At the level of the classic data center business, infrastructure transitions form the basis. Here, individual business processes and the associated IT systems or the entire data center are transferred from a classic to a virtual environment of the public or private cloud. Various variants can be used to provide the infrastructure (IaaS): In addition to cloud hyperscalers such as AWS, Google Cloud Platform and Microsoft Azure, there are various offerings on the market for the transition to a private cloud. A combination of public and private cloud solutions is referred to as multi-cloud integration.
Infrastructure transitions are either planned as "big bang" migrations or implemented in a phased approach (e.g. via "SmartShift").
Cloud cative software design & redesign
The Gartner Rs Refactor, Revise and Rebuild are combined in the Cloud Native Design and Redesign area. Individual solutions and innovation projects are implemented here.
Cloud Native refers to the latest evolutionary stage of software development, which was only made possible by cloud technologies. Some of the key features of Cloud Native are:
- The BusDevOps model breaks down silos that used to exist between development, operations and business units. Each developer also has operations in view at all times, eliminating unnecessary escalations. Subject matter experts are an integral part of the teams.
- Continuous development, testing & integrations, i.e. a high degree of automation in service delivery, lead to drastically shortened release cycles.
- The intensive use of given platform services (PaaS) from AWS, Microsoft Azure or IBM Watson lead to a drastically shortened time-to-market as well as the possibility to tangibly implement innovation experiments and prototypes in a short time.
- Container architectures (e.g., with Docker) are the tool par excellence for the volatile times in which the markets find themselves. Software solutions thus become flexible, elastic, robust and changeable.

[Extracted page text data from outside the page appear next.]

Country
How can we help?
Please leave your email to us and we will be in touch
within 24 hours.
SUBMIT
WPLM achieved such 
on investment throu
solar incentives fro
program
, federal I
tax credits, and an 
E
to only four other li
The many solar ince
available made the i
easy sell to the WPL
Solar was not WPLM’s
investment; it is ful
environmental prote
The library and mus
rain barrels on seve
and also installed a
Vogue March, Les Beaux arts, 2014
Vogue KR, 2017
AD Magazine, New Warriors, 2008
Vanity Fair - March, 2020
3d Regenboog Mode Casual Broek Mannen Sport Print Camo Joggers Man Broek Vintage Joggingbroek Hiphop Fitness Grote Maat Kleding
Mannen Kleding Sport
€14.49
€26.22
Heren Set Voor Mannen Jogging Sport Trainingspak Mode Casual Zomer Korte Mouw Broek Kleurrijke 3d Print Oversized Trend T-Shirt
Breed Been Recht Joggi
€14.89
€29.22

Cloud Native Design is about new solutions, e.g. for innovation projects with Blockchain, Artificial Intelligence, Chatbots, Robotic Process Automation, IoT or Big Data/Analytics, where typically fast, tangible results and experiments have highest priority.

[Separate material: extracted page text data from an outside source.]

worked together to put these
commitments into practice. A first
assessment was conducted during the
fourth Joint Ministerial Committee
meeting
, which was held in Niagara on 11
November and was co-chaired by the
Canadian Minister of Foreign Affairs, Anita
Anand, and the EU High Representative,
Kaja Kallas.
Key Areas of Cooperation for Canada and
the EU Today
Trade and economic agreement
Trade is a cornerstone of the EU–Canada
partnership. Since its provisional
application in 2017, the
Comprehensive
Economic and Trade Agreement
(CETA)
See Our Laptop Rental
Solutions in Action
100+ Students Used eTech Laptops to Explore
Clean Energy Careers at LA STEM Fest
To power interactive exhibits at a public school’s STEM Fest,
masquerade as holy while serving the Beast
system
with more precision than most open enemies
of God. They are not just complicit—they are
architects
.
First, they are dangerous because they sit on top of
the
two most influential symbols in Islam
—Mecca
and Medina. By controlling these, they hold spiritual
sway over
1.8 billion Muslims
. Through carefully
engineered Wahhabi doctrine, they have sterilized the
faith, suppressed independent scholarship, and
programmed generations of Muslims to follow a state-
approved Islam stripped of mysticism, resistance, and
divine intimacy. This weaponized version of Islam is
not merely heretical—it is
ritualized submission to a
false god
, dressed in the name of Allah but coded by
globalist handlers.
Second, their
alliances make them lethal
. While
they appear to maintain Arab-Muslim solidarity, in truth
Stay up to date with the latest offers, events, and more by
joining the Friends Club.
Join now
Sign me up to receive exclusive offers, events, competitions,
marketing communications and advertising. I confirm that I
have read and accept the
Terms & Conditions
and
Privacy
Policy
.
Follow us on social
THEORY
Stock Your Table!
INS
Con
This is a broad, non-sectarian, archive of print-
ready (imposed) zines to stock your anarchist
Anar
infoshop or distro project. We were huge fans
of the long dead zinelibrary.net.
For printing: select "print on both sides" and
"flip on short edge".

The renewal of already existing application landscapes according to Cloud Native principles and methods can be found under the term Redesign. This ranges from the removal of individual components (e.g., the replacement of an on-premise database with a database-as-a-service) to the holistic refactoring/rebuilding of complete applications.
The Replace aspect covers all application transitions. This means the change from classic software provision methods and licensing models to the use of software-as-a-services (SaaS). This is also the final stage in the cloud transition environment.
Both industry-specific (such as editorial applications) and process-specific solutions (such as O365 as part of the workplace of the future) can be considered for the transition to software as a service. The challenge is to develop an individual overview of which SaaS are relevant for one's own application landscapes.
Cloud and Digital Transformation
A well thought-out cloud strategy can therefore be divided into three fields of action:
- Infrastructure transitions
- Software design & redesign
- Application transitions
So how are Digital Transformation and the Cloud related?
The cloud strategy describes some (but not all) of the Digital Transformation transitions. Every company should embed its cloud initiatives in an overarching digitalization strategy. Only if both topics are considered as a whole can you avoid the risk of getting bogged down in many digitization construction sites.